| Given records |
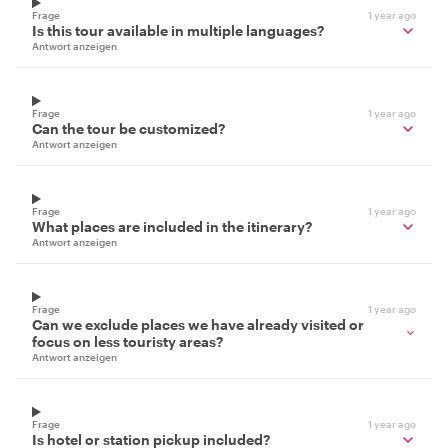
Frage
1 year ago
Is this tour available in multiple languages?
Antwort anzeigen
Frage
1 year ago
Can the tour be customized?
Antwort anzeigen
Frage
1 year ago
What places are included in the itinerary?
Antwort anzeigen
Frage
1 year ago
Can we exclude places we have already visited or
focus on less touristy areas?
Antwort anzeigen
Frage
1 year ago
Is hotel or station pickup included?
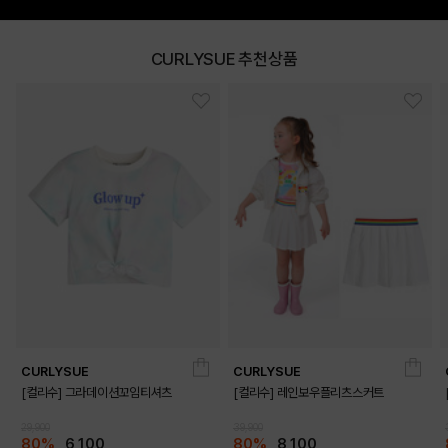
CURLYSUE 추천상품
CURLYSUE
CURLYSUE
DETAILS
[컬리수] 그라데이션꼬임티셔츠
[컬리수] 레인보우플리츠스커트
29,900
39,900
80%
6,100
80%
8,100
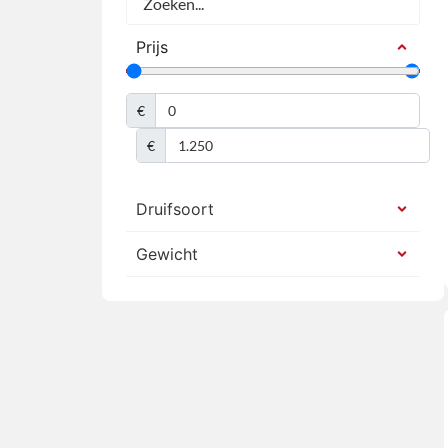
Prijs
€
€
Druifsoort
Gewicht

| What is needed |
Please show all lines from the entries that contain the word "included".

| Solved exercise |
What places are included in the itinerary?
Is hotel or station pickup included?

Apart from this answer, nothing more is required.